How to complete this task →
Copy each record exactly and skip its pictures.

Extracted page text data →
++++++++++

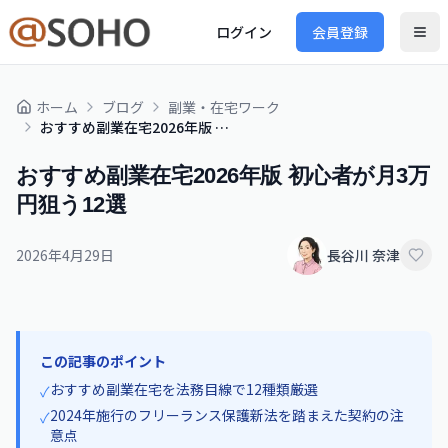
ログイン
会員登録
ホーム
ブログ
副業・在宅ワーク
おすすめ副業在宅2026年版 初心者が月3万円狙う12選
おすすめ副業在宅2026年版 初心者が月3万
円狙う12選
2026年4月29日
長谷川 奈津
この記事のポイント
おすすめ副業在宅を法務目線で12種類厳選
✓
2024年施行のフリーランス保護新法を踏まえた契約の注
✓
意点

++++++++++

Result →
ログイン
会員登録
ホーム
ブログ
副業・在宅ワーク
おすすめ副業在宅2026年版 初心者が月3万円狙う12選
おすすめ副業在宅2026年版 初心者が月3万
円狙う12選
2026年4月29日
長谷川 奈津
この記事のポイント
おすすめ副業在宅を法務目線で12種類厳選
✓
2024年施行のフリーランス保護新法を踏まえた契約の注
✓
意点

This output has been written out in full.